- [WORK REQUIRED]
Give back every record word for word, but keep the pictures out.

- [TASK DATA]

- - - - - - -

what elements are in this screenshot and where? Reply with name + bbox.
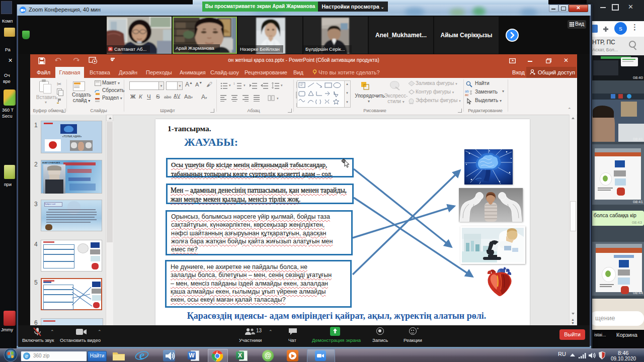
svg-text:ac: ac [465, 93, 469, 96]
svg-text:1: 1 [233, 82, 235, 85]
svg-text:▾: ▾ [277, 97, 279, 100]
svg-text:▾: ▾ [281, 83, 283, 87]
svg-text:▾: ▾ [244, 83, 246, 87]
svg-text:ab: ab [465, 89, 469, 93]
svg-text:▾: ▾ [229, 83, 231, 87]
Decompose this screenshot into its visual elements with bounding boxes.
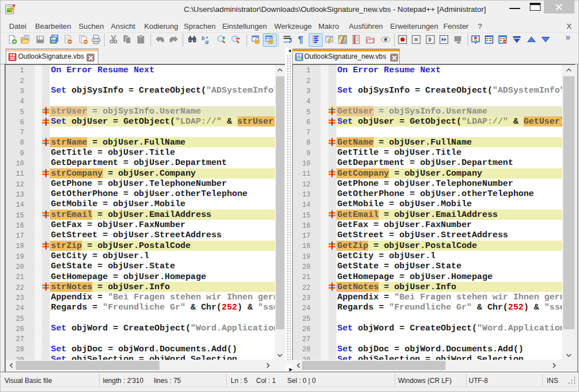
svg-text:1: 1 bbox=[475, 38, 477, 42]
svg-text:b: b bbox=[202, 34, 205, 41]
svg-text:¶: ¶ bbox=[298, 34, 303, 45]
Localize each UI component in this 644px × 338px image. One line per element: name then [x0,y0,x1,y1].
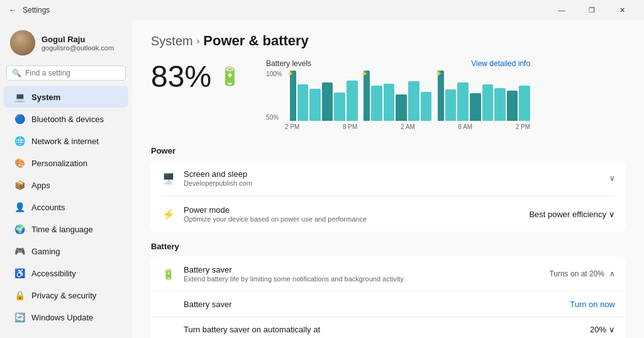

- - - - - - -

- [WRITTEN SOLUTION]
what elements are in this screenshot and where? Reply with name + bbox.
svg-text:ac: ac [465, 93, 469, 96]
svg-text:1: 1 [233, 82, 235, 85]
svg-text:▾: ▾ [277, 97, 279, 100]
svg-text:▾: ▾ [281, 83, 283, 87]
svg-text:▾: ▾ [244, 83, 246, 87]
svg-text:ab: ab [465, 89, 469, 93]
svg-text:▾: ▾ [229, 83, 231, 87]
Decompose this screenshot into its visual elements with bounding boxes.
svg-text:1: 1 bbox=[475, 38, 477, 42]
svg-text:b: b bbox=[202, 34, 205, 41]
svg-text:¶: ¶ bbox=[298, 34, 303, 45]
Localize each UI component in this 644px × 338px image. One line per element: name then [x0,y0,x1,y1].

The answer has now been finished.